• WHAT NEEDS TO BE DONE
When the string "sezon" occurs in a line of the listing below, return that line.
※
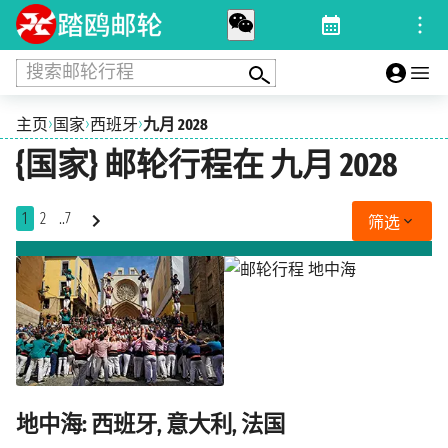
搜索邮轮行程
›
›
›
主页
国家
西班牙
九月 2028
{国家} 邮轮行程在 九月 2028
1
2
..7
筛选
地中海: 西班牙, 意大利, 法国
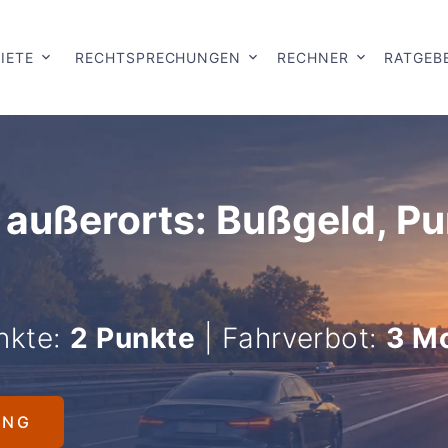
IETE
RECHTSPRECHUNGEN
RECHNER
RATGEB
 außerorts: Bußgeld, P
nkte:
2 Punkte
| Fahrverbot:
3 M
UNG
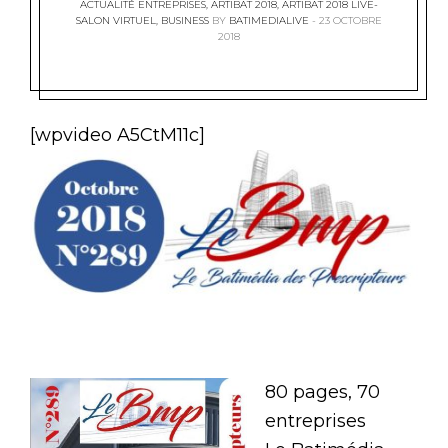
ACTUALITÉ ENTREPRISES
,
ARTIBAT 2018
,
ARTIBAT 2018 LIVE-
SALON VIRTUEL
,
BUSINESS
BY
BATIMEDIALIVE
23 OCTOBRE
2018
[wpvideo A5CtM11c]
80 pages, 70
entreprises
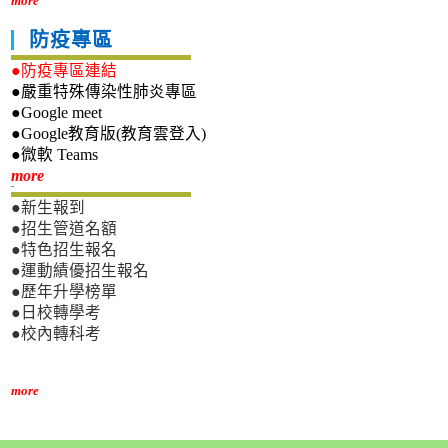
more
防疫專區
●防疫專區連結
●嚴重特殊傳染性肺炎專區
●Google meet
●Google教育版(教育雲登入)
●微軟 Teams
新生專區
more
●新生報到
●招生管道名額
●特色招生報名
●運動績優招生報名
●歷年升學榜單
●日校轉學考
●校內轉科考
more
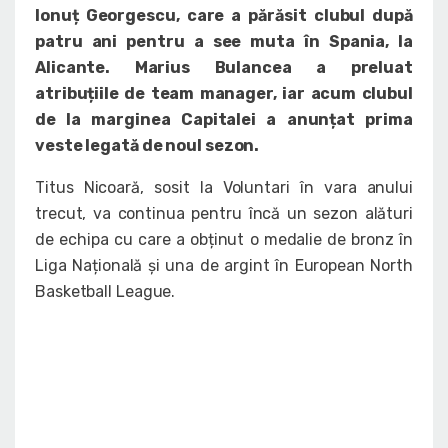
Ionuț Georgescu, care a părăsit clubul după
patru ani pentru a see muta în Spania, la
Alicante. Marius Bulancea a preluat
atribuțiile de team manager, iar acum clubul
de la marginea Capitalei a anunțat prima
veste legată de noul sezon.
Titus Nicoară, sosit la Voluntari în vara anului
trecut, va continua pentru încă un sezon alături
de echipa cu care a obținut o medalie de bronz în
Liga Națională și una de argint în European North
Basketball League.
※
• ANSWER SECTION
veste legată de noul sezon.
trecut, va continua pentru încă un sezon alături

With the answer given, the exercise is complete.